Haitham al-Maleh, an 81-year-old Syrian human rights lawyer, has spent most of his life struggling against autocracy in Syria and the last forty years battling the iron-fisted rule of Bashar al-Assad and his father before him, Hafez al-Assad.
“I will live to see the Assad regime fall, just as sure as we are sitting here together,” Maleh said in an interview on a recent visit to Cairo. Tall, with a thick, white goatee, large aquiline nose and an easy confidence, Maleh speaks in a lively manner that belies his years.
His life story is one of relentless resistance to government repression in Syria.
Maleh was first arrested in 1951, at the age of 20, and held for three weeks, after he spoke out as a young lawyer calling for an independent judiciary. Undeterred, he continued to practice law, eventually rising to become a judge. In 1966, he was forced off the bench by the ruling Baath party for his vocal opposition to emergency laws that had had been put in place three years earlier, which effectively suspended most constitutional protections for citizens.
During the 1950s and ’60s, power in Syria continued to change hands through a series of coups and counter-coups until Hafez al-Assad seized control in 1970.

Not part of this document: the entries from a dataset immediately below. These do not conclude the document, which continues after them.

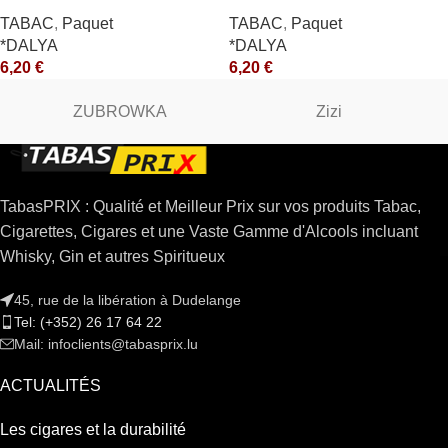
TABAC
,
Paquet
TABAC
,
Paquet
*DALYA
*DALYA
6,20
€
6,20
€
ZUBROWKA
Zizi
TabasPRIX : Qualité et Meilleur Prix sur vos produits Tabac,
Cigarettes, Cigares et une Vaste Gamme d'Alcools incluant
Whisky, Gin et autres Spiritueux
45, rue de la libération à Dudelange
Tel: (+352) 26 17 64 22
Mail: infoclients@tabasprix.lu
ACTUALITÉS
Les cigares et la durabilité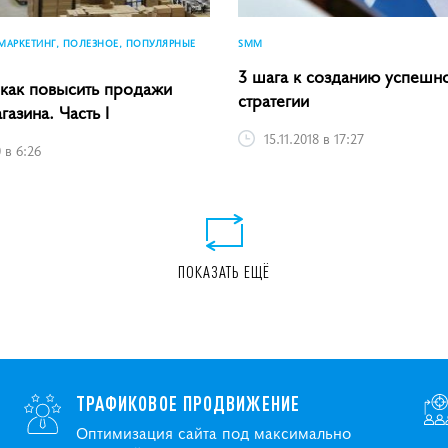
МАРКЕТИНГ, ПОЛЕЗНОЕ, ПОПУЛЯРНЫЕ
SMM
3 шага к созданию успеш
, как повысить продажи
стратегии
газина. Часть I
15.11.2018 в 17:27
 в 6:26
ПОКАЗАТЬ ЕЩЁ
ТРАФИКОВОЕ ПРОДВИЖЕНИЕ
Оптимизация сайта под максимально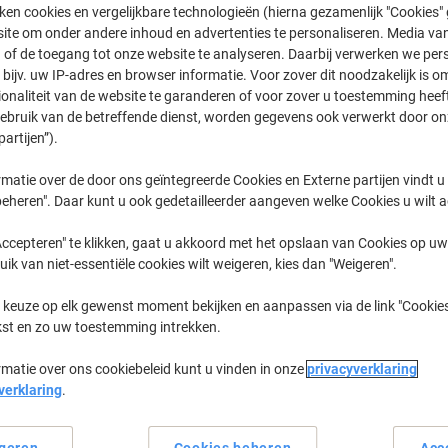
ken cookies en vergelijkbare technologieën (hierna gezamenlijk "Cookies
Koop Meer,
Bespaar Meer
ite om onder andere inhoud en advertenties te personaliseren. Media van
€ 162,99
Pak
 of de toegang tot onze website te analyseren. Daarbij verwerken we pers
Vanaf 2 Pakken
bijv. uw IP-adres en browser informatie. Voor zover dit noodzakelijk is o
€ 197,22 Incl. btw
ionaliteit van de website te garanderen of voor zover u toestemming hee
gebruik van de betreffende dienst, worden gegevens ook verwerkt door on
Aantal
Excl. btw
partijen”).
Pak
1
€ 169,99
matie over de door ons geïntegreerde Cookies en Externe partijen vindt u
eheren". Daar kunt u ook gedetailleerder aangeven welke Cookies u wilt 
Pakken
2+
€ 162,99
-4
ccepteren" te klikken, gaat u akkoord met het opslaan van Cookies op uw 
Momenteel op voorraad
Levertijd 
uik van niet-essentiële cookies wilt weigeren, kies dan "Weigeren".
Aantal
 keuze op elk gewenst moment bekijken en aanpassen via de link "Cookies
kst en zo uw toestemming intrekken.
Aan een lijst toevoegen
rmatie over ons cookiebeleid kunt u vinden in onze
privacyverklaring
Bezorginformatie
Betaling
verklaring
.
Belangrijkste specificaties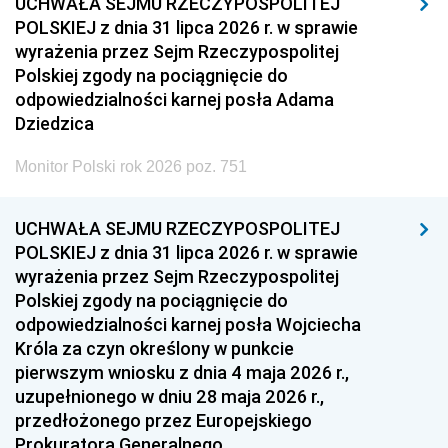
UCHWAŁA SEJMU RZECZYPOSPOLITEJ
POLSKIEJ z dnia 31 lipca 2026 r. w sprawie
wyrażenia przez Sejm Rzeczypospolitej
Polskiej zgody na pociągnięcie do
odpowiedzialności karnej posła Adama
Dziedzica
Monitor Polski rok 2026 poz. 751
UCHWAŁA SEJMU RZECZYPOSPOLITEJ
POLSKIEJ z dnia 31 lipca 2026 r. w sprawie
wyrażenia przez Sejm Rzeczypospolitej
Polskiej zgody na pociągnięcie do
odpowiedzialności karnej posła Wojciecha
Króla za czyn określony w punkcie
pierwszym wniosku z dnia 4 maja 2026 r.,
uzupełnionego w dniu 28 maja 2026 r.,
przedłożonego przez Europejskiego
Prokuratora Generalnego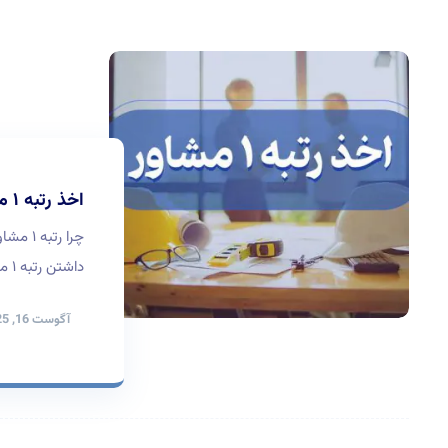
اخذ رتبه ۱ مشاور | راهنمای مراحل اخذ گرید یک مشاور
چرا رت
داشتن رتبه ۱ مشاور نه‌تنها یک امتیاز رقابتی، بلکه نشان‌دهنده ...
آگوست 16, 2025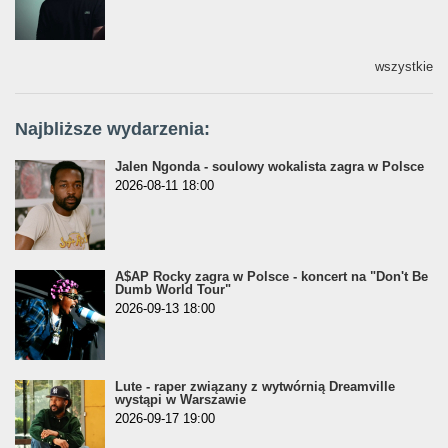
wszystkie
Najbliższe wydarzenia:
Jalen Ngonda - soulowy wokalista zagra w Polsce
2026-08-11 18:00
A$AP Rocky zagra w Polsce - koncert na "Don't Be
Dumb World Tour"
2026-09-13 18:00
Lute - raper związany z wytwórnią Dreamville
wystąpi w Warszawie
2026-09-17 19:00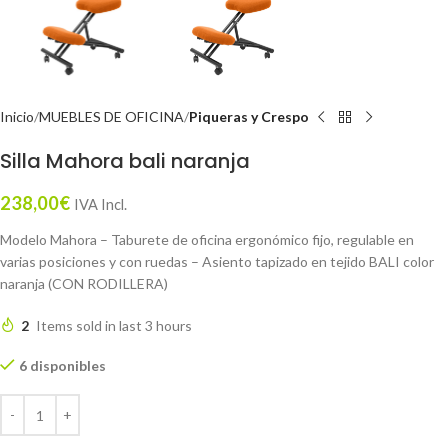
Inicio
MUEBLES DE OFICINA
Piqueras y Crespo
Silla Mahora bali naranja
238,00
€
IVA Incl.
Modelo Mahora – Taburete de oficina ergonómico fijo, regulable en
varias posiciones y con ruedas – Asiento tapizado en tejido BALI color
naranja (CON RODILLERA)
2
Items sold in last 3 hours
6 disponibles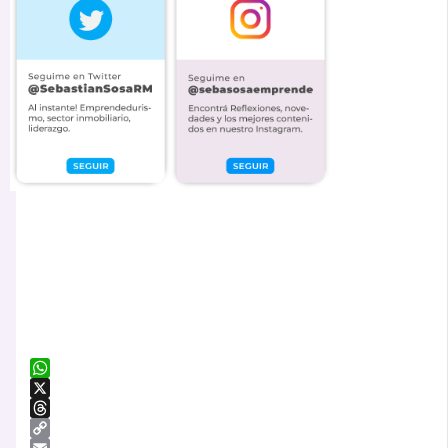
WhatsApp
X
Threads
Copy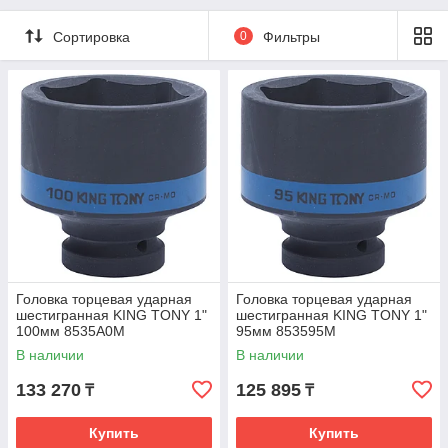
Сортировка
0
Фильтры
Головка торцевая ударная
Головка торцевая ударная
шестигранная KING TONY 1"
шестигранная KING TONY 1"
100мм 8535A0M
95мм 853595M
В наличии
В наличии
133 270
125 895
₸
₸
Купить
Купить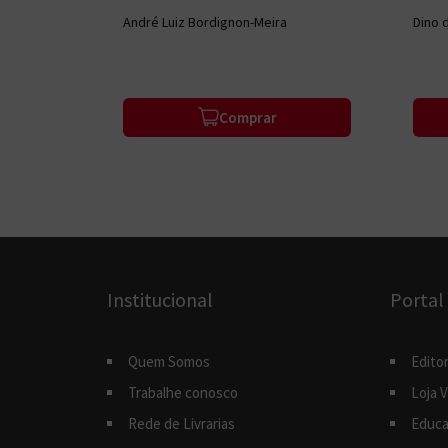
André Luiz Bordignon-Meira
Dino 
Comprar
Institucional
Portal
Quem Somos
Editor
Trabalhe conosco
Loja V
Rede de Livrarias
Educa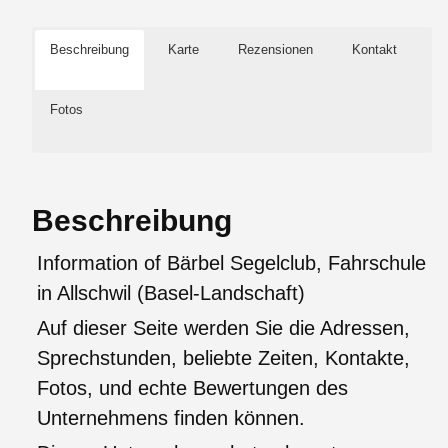
Beschreibung
Karte
Rezensionen
Kontakt
Fotos
Beschreibung
Information of Bärbel Segelclub, Fahrschule
in Allschwil (Basel-Landschaft)
Auf dieser Seite werden Sie die Adressen,
Sprechstunden, beliebte Zeiten, Kontakte,
Fotos, und echte Bewertungen des
Unternehmens finden können.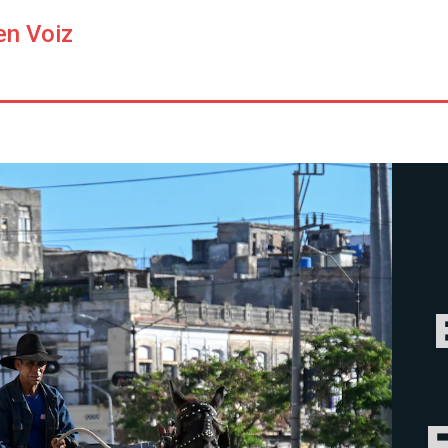
en Voiz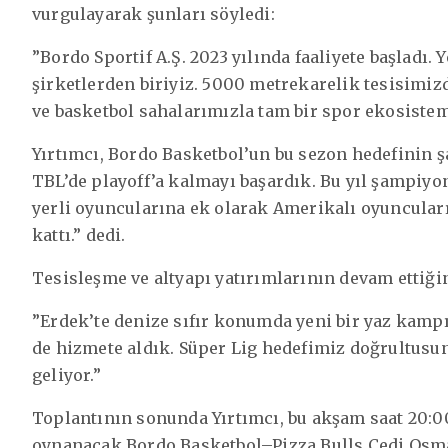
vurgulayarak şunları söyledi:
”Bordo Sportif A.Ş. 2023 yılında faaliyete başladı
şirketlerden biriyiz. 5000 metrekarelik tesisimi
ve basketbol sahalarımızla tam bir spor ekosistem
Yırtımcı, Bordo Basketbol’un bu sezon hedefinin 
TBL’de playoff’a kalmayı başardık. Bu yıl şampiyon
yerli oyuncularına ek olarak Amerikalı oyuncular
kattı.” dedi.
Tesisleşme ve altyapı yatırımlarının devam ettiğini
”Erdek’te denize sıfır konumda yeni bir yaz kamp
de hizmete aldık. Süper Lig hedefimiz doğrultusu
geliyor.”
Toplantının sonunda Yırtımcı, bu akşam saat 20:0
oynanacak Bordo Basketbol–Pizza Bulls Cedi Osma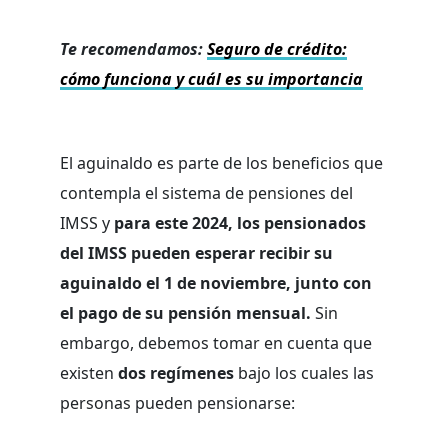
Te recomendamos:
Seguro de crédito:
cómo funciona y cuál es su importancia
El aguinaldo es parte de los beneficios que
contempla el sistema de pensiones del
IMSS y
para este 2024, los pensionados
del IMSS pueden esperar recibir su
aguinaldo el 1 de noviembre, junto con
el pago de su pensión mensual.
Sin
embargo, debemos tomar en cuenta que
existen
dos regímenes
bajo los cuales las
personas pueden pensionarse: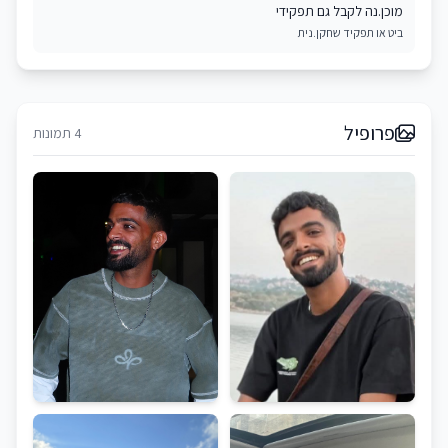
מוכן.נה לקבל גם תפקידי
ביט או תפקיד שחקן.נית
פרופיל
4 תמונות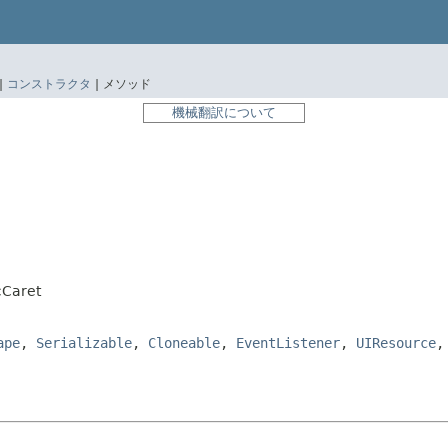
|
コンストラクタ
|
メソッド
機械翻訳について
cCaret
ape
,
Serializable
,
Cloneable
,
EventListener
,
UIResource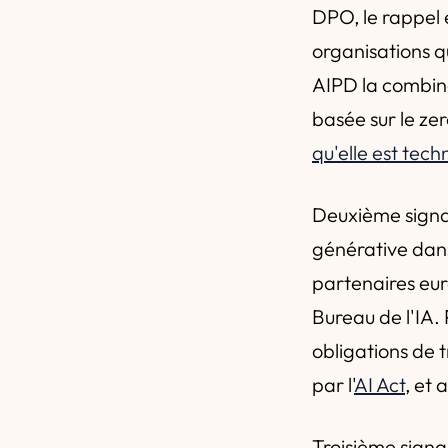
DPO, le rappel e
organisations q
AIPD la combina
basée sur le z
qu'elle est tec
Deuxième signal 
générative dans
partenaires euro
Bureau de l'IA. 
obligations de
par l'
AI Act
, et
Troisième signa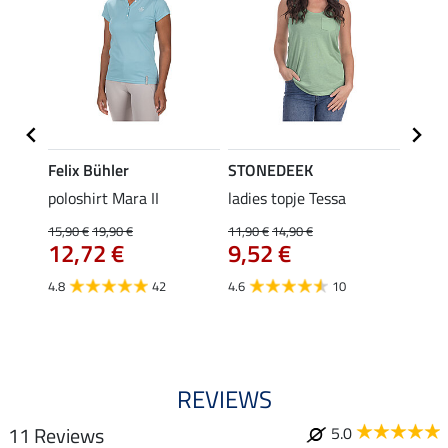
Felix Bühler
STONEDEEK
Felix
Klara
poloshirt Mara II
ladies topje Tessa
funct
uchon
wedstr
15,90 €
19,90 €
11,90 €
14,90 €
12,72 €
9,52 €
24,90 
€
van
4.8
42
4.6
10
4.4
REVIEWS
11 Reviews
5.0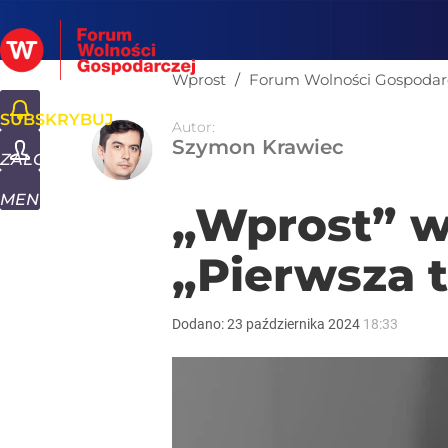
Wprost
/
Forum Wolności Gospodar
SUBSKRYBUJ
Autor:
Fo
Szymon Krawiec
ZALOGUJ
MENU
„Wprost” wy
„Pierwsza t
Dodano:
23
października
2024
18:33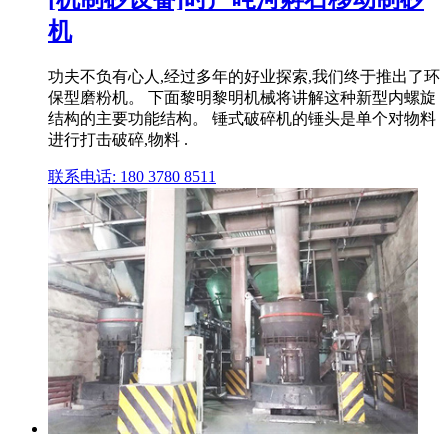
机
功夫不负有心人,经过多年的好业探索,我们终于推出了环
保型磨粉机。 下面黎明黎明机械将讲解这种新型内螺旋
结构的主要功能结构。 锤式破碎机的锤头是单个对物料
进行打击破碎,物料 .
联系电话: 180 3780 8511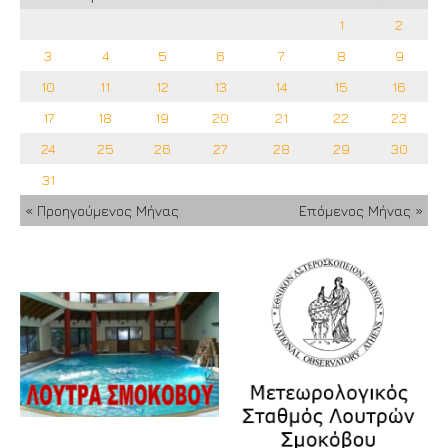
1
2
3
4
5
6
7
8
9
10
11
12
13
14
15
16
17
18
19
20
21
22
23
24
25
26
27
28
29
30
31
« Προηγούμενος Μήνας
Επόμενος Μήνας »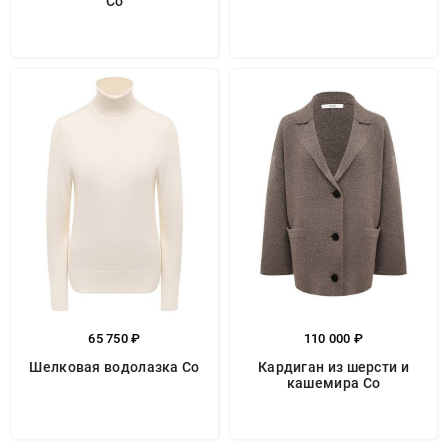
Co
65 750 ₽
110 000 ₽
Шелковая водолазка Co
Кардиган из шерсти и
кашемира Co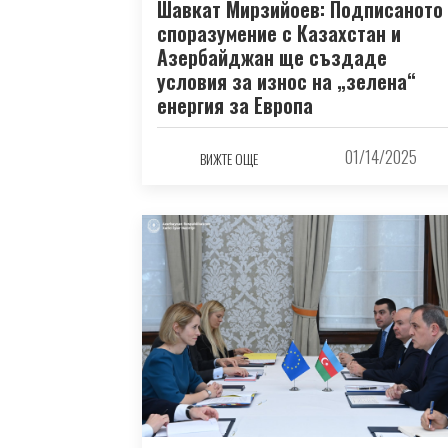
Шавкат Мирзийоев: Подписаното
споразумение с Казахстан и
Азербайджан ще създаде
условия за износ на „зелена“
енергия за Европа
01/14/2025
ВИЖТЕ ОЩЕ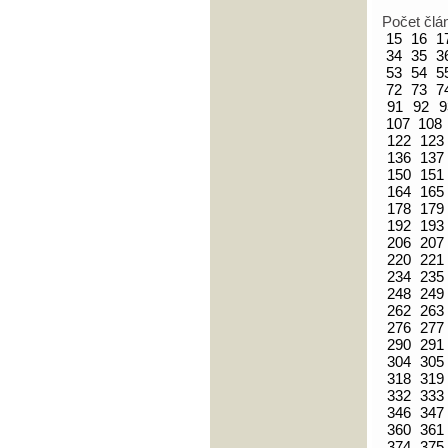
Počet člá
15
16
1
34
35
3
53
54
5
72
73
7
91
92
9
107
108
122
123
136
137
150
151
164
165
178
179
192
193
206
207
220
221
234
235
248
249
262
263
276
277
290
291
304
305
318
319
332
333
346
347
360
361
374
375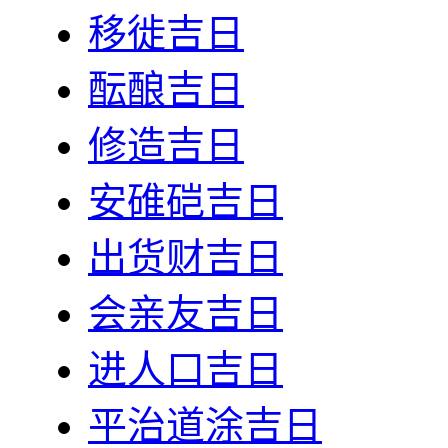
移徙吉日
酝酿吉日
修造吉日
安碓硙吉日
出货财吉日
会亲友吉日
进人口吉日
平治道涂吉日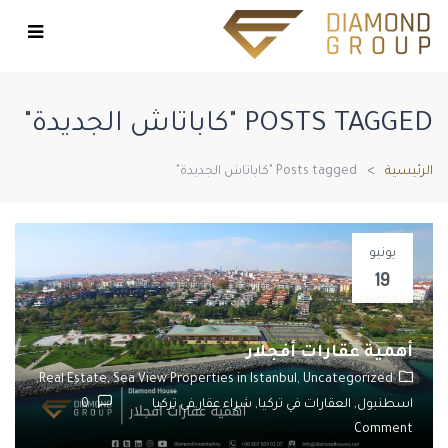
POSTS TAGGED "كاباتاش الجديدة"
الرئيسية
Posts tagged "كاباتاش الجديدة"
يونيو
19
أهمية عقارات أفجلار
Real Estate,
Sea View Properties in Istanbul,
Uncategorized,
اسطنبول,
العقارات في تركيا,
شراء عقار في تركيا
0
Comment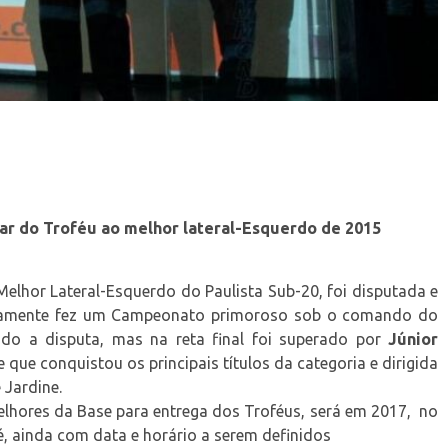
ar do Troféu ao melhor lateral-Esquerdo de 2015
Melhor Lateral-Esquerdo do Paulista Sub-20, foi disputada e
amente fez um Campeonato primoroso sob o comando do
ndo a disputa, mas na reta final foi superado por
Júnior
ue conquistou os principais títulos da categoria e dirigida
Jardine.
lhores da Base para entrega dos Troféus, será em 2017, no
 ainda com data e horário a serem definidos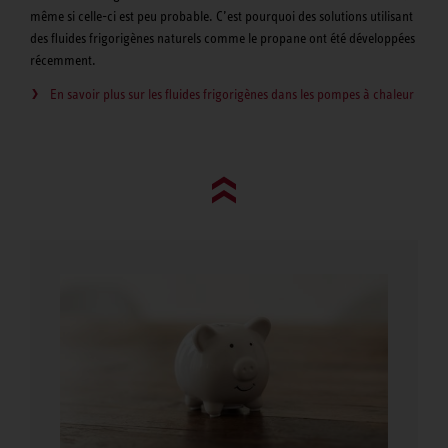
même si celle-ci est peu probable. C’est pourquoi des solutions utilisant
des fluides frigorigènes naturels comme le propane ont été développées
récemment.
En savoir plus sur les fluides frigorigènes dans les pompes à chaleur
Go to top (evo)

After losing his judgeship, Maleh continued his work as a human rights attorney throughout the 1970s, emerging as a leading reform advocate within the Lawyers Bar Association. In 1978, he, along with several colleagues, drafted a document demanding a number of constitutional reforms, the lifting of the emergency laws and the release of all political prisoners as part of a move towards freedom, plurality and human rights in Syria. It wasn’t long before other professional groups signed on, including the engineers’, doctors’ and teachers’ associations. The movement continued to gain support, culminating in a mass one-day strike in March 1980.
The Assad regime responded by cracking down hard. The government dissolved the professional trade unions, arrested hundreds of their members and issued a law to place all professional associations under Baath party rule. Maleh was among those arrested in early 1980. He was thrown in prison without charge or trial and spent the next seven years behind bars, according to Maleh, by the personal order of Hafez al-Assad himself. “This is a country ruled by orders, not by law,” he says.